竟是如此,怪不得方书屿每次犯病,都会急着找娘亲,由于小时候留下的阴影,让他本能地抗拒民伶这个职业,对此充满偏见,甚至觉得是她们抢走了自己的娘亲。
思及此,秦可萌的心中泛起难以言喻的疼,原本该是阳光明媚的童年,却变得晦暗无光,换做是她,可能也真的很难释怀吧。

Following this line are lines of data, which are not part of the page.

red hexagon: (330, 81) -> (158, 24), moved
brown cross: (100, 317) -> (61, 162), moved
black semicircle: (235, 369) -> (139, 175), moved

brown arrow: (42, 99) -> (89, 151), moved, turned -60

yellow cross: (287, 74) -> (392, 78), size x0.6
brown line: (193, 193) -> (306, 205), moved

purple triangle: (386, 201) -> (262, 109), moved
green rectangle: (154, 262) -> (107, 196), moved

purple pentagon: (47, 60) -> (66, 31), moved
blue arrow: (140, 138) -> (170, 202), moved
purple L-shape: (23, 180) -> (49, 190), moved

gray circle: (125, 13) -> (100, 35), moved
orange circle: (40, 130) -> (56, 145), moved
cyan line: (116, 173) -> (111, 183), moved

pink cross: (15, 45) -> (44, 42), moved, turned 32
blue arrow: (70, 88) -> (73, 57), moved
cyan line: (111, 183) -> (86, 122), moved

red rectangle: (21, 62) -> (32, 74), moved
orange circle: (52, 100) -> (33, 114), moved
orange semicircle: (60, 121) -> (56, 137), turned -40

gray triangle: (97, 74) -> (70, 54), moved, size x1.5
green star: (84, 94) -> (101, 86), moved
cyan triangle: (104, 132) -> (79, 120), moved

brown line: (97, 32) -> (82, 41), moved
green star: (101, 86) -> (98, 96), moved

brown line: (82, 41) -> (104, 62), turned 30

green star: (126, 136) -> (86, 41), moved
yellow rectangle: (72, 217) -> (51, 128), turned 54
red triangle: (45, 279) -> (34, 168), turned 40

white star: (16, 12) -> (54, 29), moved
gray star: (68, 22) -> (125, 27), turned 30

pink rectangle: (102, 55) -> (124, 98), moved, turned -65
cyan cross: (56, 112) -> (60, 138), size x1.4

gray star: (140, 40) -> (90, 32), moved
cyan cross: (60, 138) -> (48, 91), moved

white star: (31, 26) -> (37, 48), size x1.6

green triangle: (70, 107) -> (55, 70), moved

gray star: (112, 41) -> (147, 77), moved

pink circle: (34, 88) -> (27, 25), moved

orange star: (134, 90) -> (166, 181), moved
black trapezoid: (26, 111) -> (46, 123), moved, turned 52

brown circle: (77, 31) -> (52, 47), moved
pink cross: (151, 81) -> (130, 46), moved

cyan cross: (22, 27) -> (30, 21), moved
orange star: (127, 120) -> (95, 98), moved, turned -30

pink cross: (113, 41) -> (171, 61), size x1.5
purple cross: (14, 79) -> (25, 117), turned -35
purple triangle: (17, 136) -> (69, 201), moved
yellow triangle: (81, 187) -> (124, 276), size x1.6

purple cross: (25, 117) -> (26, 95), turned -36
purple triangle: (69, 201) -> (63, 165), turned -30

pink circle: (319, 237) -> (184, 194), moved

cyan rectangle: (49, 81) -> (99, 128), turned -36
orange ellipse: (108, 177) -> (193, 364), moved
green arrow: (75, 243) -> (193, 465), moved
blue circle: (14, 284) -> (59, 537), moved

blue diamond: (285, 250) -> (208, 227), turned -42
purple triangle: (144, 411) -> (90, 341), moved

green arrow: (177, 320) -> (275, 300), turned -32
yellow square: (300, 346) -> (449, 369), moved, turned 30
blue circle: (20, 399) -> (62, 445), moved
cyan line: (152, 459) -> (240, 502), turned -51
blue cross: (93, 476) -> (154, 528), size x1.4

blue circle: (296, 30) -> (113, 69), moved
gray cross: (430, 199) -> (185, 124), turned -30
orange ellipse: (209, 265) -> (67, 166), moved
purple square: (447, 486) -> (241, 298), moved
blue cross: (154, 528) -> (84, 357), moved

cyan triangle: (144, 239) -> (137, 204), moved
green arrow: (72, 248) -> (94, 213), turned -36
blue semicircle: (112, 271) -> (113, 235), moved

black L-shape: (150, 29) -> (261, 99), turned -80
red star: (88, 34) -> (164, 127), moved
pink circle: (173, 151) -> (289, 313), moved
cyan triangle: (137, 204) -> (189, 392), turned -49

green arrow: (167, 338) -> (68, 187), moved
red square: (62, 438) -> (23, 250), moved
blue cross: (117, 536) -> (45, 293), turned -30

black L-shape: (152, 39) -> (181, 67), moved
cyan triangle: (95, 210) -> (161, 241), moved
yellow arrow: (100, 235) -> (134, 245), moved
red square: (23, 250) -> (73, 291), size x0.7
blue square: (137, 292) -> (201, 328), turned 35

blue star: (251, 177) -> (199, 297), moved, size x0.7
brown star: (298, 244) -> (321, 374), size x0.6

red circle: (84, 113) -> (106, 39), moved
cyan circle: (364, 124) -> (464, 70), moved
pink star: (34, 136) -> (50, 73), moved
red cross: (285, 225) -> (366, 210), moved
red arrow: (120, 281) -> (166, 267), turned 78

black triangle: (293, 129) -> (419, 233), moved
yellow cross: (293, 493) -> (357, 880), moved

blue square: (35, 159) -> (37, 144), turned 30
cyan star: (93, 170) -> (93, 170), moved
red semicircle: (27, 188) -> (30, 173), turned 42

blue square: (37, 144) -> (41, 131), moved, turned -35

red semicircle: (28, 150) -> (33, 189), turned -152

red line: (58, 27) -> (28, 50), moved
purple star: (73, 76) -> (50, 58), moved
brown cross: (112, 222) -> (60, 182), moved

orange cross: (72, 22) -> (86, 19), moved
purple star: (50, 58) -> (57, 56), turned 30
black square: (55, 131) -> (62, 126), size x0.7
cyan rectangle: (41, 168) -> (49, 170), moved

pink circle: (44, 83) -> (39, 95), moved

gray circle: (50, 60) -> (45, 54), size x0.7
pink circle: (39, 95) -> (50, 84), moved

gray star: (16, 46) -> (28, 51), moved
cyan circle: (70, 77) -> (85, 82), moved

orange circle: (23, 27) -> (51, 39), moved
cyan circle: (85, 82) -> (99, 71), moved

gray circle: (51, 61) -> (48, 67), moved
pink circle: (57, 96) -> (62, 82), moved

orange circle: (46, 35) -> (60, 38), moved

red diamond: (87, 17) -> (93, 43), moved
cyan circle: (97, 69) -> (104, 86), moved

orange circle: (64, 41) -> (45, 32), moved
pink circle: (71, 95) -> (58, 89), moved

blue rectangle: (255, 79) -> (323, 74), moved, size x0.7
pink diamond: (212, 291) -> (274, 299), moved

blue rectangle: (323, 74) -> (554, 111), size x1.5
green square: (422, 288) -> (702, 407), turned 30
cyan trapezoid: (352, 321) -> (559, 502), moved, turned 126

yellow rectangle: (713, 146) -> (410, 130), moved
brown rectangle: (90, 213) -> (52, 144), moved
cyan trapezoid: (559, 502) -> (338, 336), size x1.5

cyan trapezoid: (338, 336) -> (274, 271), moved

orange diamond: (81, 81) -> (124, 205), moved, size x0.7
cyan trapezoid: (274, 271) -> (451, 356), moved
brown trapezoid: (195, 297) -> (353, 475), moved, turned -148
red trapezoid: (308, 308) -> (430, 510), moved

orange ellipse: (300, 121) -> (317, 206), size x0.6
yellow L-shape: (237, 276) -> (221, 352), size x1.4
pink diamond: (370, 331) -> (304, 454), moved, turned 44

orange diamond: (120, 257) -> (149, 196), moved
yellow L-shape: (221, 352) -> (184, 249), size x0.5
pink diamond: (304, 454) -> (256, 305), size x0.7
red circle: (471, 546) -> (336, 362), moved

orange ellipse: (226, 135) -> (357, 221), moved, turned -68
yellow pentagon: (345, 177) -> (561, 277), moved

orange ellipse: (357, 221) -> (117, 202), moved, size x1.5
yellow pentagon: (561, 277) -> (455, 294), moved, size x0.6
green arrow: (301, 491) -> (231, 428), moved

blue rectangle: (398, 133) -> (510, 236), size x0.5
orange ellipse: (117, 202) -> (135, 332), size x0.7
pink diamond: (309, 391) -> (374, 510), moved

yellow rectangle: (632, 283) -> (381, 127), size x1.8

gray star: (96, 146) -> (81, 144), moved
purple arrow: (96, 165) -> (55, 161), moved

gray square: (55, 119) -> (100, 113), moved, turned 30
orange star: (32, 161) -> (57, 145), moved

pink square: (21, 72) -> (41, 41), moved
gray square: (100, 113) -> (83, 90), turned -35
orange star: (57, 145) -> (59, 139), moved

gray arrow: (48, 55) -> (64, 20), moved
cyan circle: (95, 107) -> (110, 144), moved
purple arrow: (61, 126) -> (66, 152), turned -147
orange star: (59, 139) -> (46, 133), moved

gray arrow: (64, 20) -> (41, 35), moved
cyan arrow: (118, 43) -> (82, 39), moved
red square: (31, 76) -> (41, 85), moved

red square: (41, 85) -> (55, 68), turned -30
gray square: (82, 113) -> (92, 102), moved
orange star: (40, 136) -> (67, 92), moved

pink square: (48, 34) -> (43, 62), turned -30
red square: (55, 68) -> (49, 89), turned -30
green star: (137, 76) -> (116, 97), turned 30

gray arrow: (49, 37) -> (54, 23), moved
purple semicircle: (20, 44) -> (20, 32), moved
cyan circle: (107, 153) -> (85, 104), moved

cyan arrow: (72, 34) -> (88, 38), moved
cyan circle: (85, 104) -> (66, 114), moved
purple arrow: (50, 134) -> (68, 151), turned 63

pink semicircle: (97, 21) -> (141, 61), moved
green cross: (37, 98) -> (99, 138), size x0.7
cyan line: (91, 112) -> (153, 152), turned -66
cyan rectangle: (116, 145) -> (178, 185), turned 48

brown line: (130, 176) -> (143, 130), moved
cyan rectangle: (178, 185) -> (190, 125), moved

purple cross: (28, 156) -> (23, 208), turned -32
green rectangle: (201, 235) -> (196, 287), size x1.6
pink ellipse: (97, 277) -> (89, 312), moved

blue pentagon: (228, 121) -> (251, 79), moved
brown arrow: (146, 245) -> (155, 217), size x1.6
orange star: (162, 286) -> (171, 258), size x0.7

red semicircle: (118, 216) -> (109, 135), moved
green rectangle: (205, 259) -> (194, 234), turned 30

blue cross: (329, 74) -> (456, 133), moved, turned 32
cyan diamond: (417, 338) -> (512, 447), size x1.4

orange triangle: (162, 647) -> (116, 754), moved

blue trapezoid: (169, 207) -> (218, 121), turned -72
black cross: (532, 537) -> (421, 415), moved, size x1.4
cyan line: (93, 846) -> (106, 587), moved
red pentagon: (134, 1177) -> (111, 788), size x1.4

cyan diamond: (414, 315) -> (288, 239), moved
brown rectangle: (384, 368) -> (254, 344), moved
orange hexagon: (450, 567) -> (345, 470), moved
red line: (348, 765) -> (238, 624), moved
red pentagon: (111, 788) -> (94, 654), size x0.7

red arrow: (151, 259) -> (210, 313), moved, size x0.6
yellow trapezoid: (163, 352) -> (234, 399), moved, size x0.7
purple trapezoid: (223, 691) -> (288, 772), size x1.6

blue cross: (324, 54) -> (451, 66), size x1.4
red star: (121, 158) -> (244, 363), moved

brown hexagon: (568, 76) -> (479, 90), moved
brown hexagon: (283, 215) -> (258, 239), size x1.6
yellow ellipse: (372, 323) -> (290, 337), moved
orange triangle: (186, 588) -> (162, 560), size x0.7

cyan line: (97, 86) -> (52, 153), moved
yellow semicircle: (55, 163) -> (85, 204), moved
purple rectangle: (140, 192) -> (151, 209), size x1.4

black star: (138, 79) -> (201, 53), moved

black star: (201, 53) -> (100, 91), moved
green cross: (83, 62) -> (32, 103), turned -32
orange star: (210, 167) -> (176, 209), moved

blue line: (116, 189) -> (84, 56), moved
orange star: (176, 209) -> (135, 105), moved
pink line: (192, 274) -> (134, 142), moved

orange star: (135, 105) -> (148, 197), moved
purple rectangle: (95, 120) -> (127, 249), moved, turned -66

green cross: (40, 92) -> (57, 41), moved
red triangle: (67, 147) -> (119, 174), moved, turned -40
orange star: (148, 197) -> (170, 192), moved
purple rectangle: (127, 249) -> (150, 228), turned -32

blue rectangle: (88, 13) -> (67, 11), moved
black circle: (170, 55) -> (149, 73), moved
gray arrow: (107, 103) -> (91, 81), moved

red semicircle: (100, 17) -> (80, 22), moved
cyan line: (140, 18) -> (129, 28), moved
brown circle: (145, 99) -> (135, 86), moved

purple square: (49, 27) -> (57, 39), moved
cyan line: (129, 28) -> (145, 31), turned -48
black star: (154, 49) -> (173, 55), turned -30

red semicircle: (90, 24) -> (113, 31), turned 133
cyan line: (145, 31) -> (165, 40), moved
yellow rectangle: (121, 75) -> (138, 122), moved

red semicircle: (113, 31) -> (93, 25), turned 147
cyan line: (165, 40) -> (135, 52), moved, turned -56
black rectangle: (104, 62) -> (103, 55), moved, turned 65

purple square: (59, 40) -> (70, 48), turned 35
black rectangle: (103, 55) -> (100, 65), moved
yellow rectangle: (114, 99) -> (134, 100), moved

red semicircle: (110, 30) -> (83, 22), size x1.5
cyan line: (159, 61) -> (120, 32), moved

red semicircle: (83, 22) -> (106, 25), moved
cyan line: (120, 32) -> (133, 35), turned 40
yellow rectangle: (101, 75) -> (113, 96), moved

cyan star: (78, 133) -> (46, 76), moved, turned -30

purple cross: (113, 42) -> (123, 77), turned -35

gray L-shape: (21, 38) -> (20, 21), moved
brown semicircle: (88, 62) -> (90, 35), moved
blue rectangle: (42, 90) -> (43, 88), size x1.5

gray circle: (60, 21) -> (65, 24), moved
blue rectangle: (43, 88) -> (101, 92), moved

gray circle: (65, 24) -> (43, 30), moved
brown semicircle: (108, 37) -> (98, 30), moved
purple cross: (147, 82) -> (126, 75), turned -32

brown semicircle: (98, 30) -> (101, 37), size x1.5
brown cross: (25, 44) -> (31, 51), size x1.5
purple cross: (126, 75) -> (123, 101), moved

“现在你知道,我为什么说他不会加入造星计划了吧,我劝你还是趁早放弃吧。”
“我才不要,再难都不放弃!”秦可萌攥紧双拳:“人不可能永远都活在过去,况且现在的时代不同了,名伶早就是正经职业了,你们还抱着那些老旧的思想过活累不累啊,人就是要不断尝试新的东西,才能不断向前走!逍遥山庄若想重振门楣,就得改变现状!所以,要不要试试改变呢!”
少女说的振振有词,眸中跳跃着光,让人心生希冀。
可说起来容易,真要跳出舒适圈,又谈何容易,但不试试又怎么知道呢?
方石想,与其坐困愁城,伤春悲秋,不如去试试改变,或许会发现不一样的生机也不一定吧。